Cette mentalité d’assisté est entretenue à dessein – ou parfois contre leur gré – par les politiciens. Élargir le champ de leurs interventions leur permet d’accumuler pouvoir et reconnaissance. Qui se hasarderait à évoquer les limites du rôle de l’État serait immédiatement classé parmi les politiciens incapables de répondre aux aspirations des électeurs. Une carrière politique suppose évidemment le contraire.

La dérive totalitaire est donc en cours. La démocratie totalitaire, nouveau régime politique, se met en place. Revenus, bénéfices, patrimoines, effectifs des entreprises, identité des salariés, etc. sont connus des administrations spécialisées. Une majorité de citoyens pense même que la justice consiste à affiner encore cette transparence. Rien ne doit rester dans l’ombre. Qui n’a rien à se reprocher n’a rien à cacher. Voilà la définition même d’une morale totalitaire.

Les citoyens eux-mêmes alimentent les bases de données publiques qui permettent de les soumettre à la servitude fiscale et sociale. Les obligations déclaratives s’imposant aux personnes physiques et morales deviennent pléthoriques. Des milliers de CERFA[1] doivent être remplis. Ils sont adaptés à chaque situation particulière et désormais informatisés.
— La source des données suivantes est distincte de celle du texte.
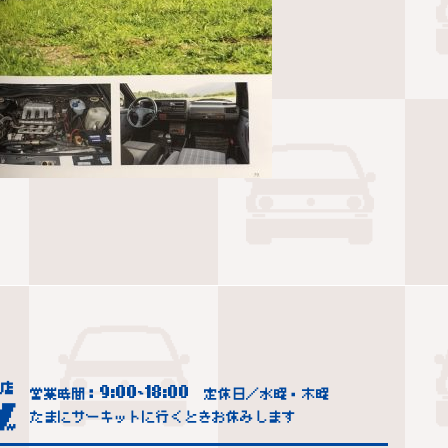
9:00
18:00
営業時間：
~
定休日／水曜・木曜
たまにサーキットに行くときお休みします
L’homme du XXIe siècle effectue lui-même, sur son propre ordinateur, le travail de mise à jour des bases de données qui permettront son contrôle. Il tend à son bourreau la corde pour le pendre.

 


 

[1] CERFA : formulaire administratif officiel dont l’acronyme provient du Centre d’enregistrement et de révision des formulaires administratifs.